WHAT TO PRODUCE — Copy the material below verbatim from the line with "Unternehmen" to the line with "reserved. Privacy Policy", both lines included, omitting pictures and every line outside that range.

THE RECORDS —

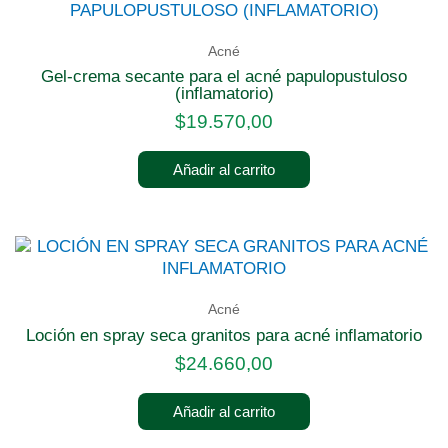
Acné
gel-crema secante para el acné papulopustuloso
(inflamatorio)
$
19.570,00
Añadir al carrito
Acné
loción en spray seca granitos para acné inflamatorio
$
24.660,00
Añadir al carrito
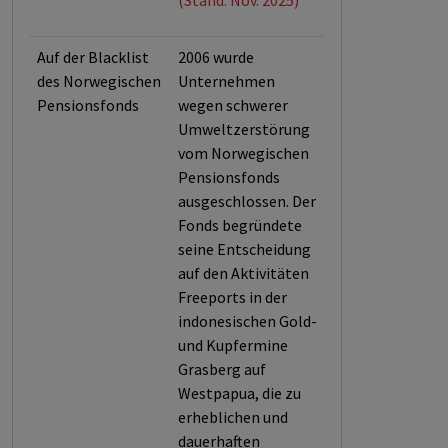
(Stand: Nov. 2025)
Auf der Blacklist
2006 wurde
des Norwegischen
Unternehmen
Pensionsfonds
wegen schwerer
Umweltzerstörung
vom Norwegischen
Pensionsfonds
ausgeschlossen. Der
Fonds begründete
seine Entscheidung
auf den Aktivitäten
Freeports in der
indonesischen Gold-
und Kupfermine
Grasberg auf
Westpapua, die zu
erheblichen und
dauerhaften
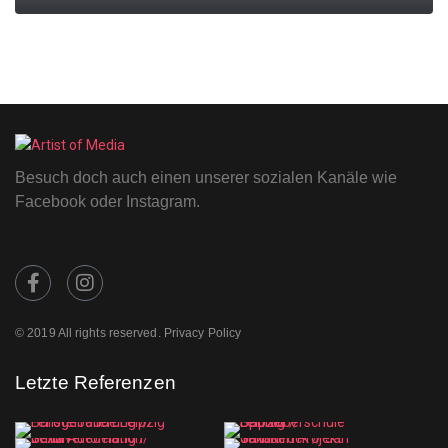
0
MORE
Besuch doch auch einen unserer sozialen Kanäle wie
Facebook oder Instagram.
© 2019 All rights reserved. Privacy Policy
Letzte Referenzen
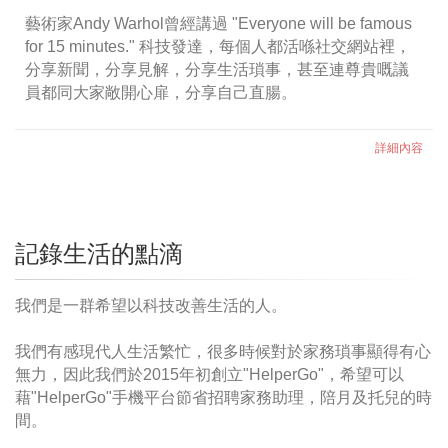
藝術家Andy Warhol曾經講過 "Everyone will be famous
for 15 minutes." 科技發達，每個人都活喺社交網站裡，
分享新聞，分享見解，分享生活瑣事，甚至連尊貴嘅議
員都同大家敞開心扉，分享自己直腸。
詳細內容
記錄生活的點滴
我們是一群希望以科技改善生活的人。
我們有感現代人生活繁忙，很多時候對於家務瑣事顯得有心
無力，因此我們於2015年初創立"HelperGo"，希望可以
藉"HelperGo"手機平台節省招聘家務助理，陪月及托兒的時
間。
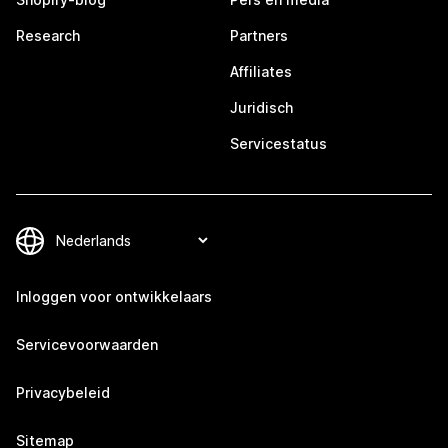
Research
Partners
Affiliates
Juridisch
Servicestatus
Inloggen voor ontwikkelaars
Servicevoorwaarden
Privacybeleid
Sitemap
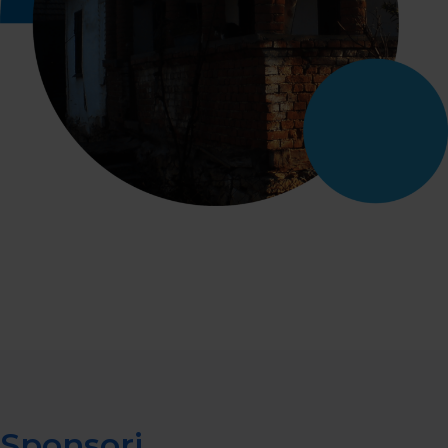
Sponsori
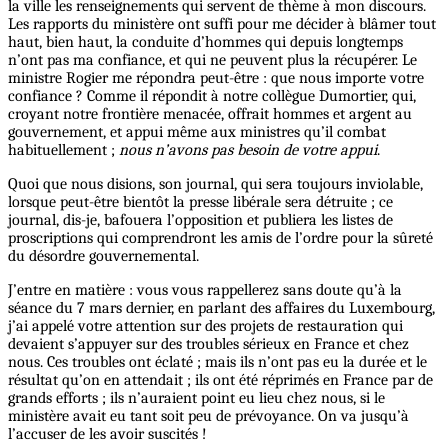
la ville les renseignements qui servent de thème à mon discours.
Les rapports du ministère ont suffi pour me décider à blâmer tout
haut, bien haut, la conduite d’hommes qui depuis longtemps
n’ont pas ma confiance, et qui ne peuvent plus la récupérer. Le
ministre Rogier me répondra peut-être : que nous importe votre
confiance ? Comme il répondit à notre collègue Dumortier, qui,
croyant notre frontière menacée, offrait hommes et argent au
gouvernement, et appui même aux ministres qu’il combat
habituellement ;
nous n’avons pas besoin de votre appui
.
Quoi que nous disions, son journal, qui sera toujours inviolable,
lorsque peut-être bientôt la presse libérale sera détruite ; ce
journal, dis-je, bafouera l’opposition et publiera les listes de
proscriptions qui comprendront les amis de l’ordre pour la sûreté
du désordre gouvernemental.
J’entre en matière : vous vous rappellerez sans doute qu’à la
séance du 7 mars dernier, en parlant des affaires du Luxembourg,
j’ai appelé votre attention sur des projets de restauration qui
devaient s’appuyer sur des troubles sérieux en France et chez
nous. Ces troubles ont éclaté ; mais ils n’ont pas eu la durée et le
résultat qu’on en attendait ; ils ont été réprimés en France par de
grands efforts ; ils n’auraient point eu lieu chez nous, si le
ministère avait eu tant soit peu de prévoyance. On va jusqu’à
l’accuser de les avoir suscités !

RESPONSE AREA —
Unternehmen
Pensionsfonds
wegen schwerer
Umweltzerstörung
vom Norwegischen
Pensionsfonds
ausgeschlossen. Der
Fonds begründete
seine Entscheidung
auf den Aktivitäten
Freeports in der
indonesischen Gold-
und Kupfermine
Grasberg auf
Westpapua, die zu
erheblichen und
dauerhaften
0
MORE
Besuch doch auch einen unserer sozialen Kanäle wie
Facebook oder Instagram.
© 2019 All rights reserved. Privacy Policy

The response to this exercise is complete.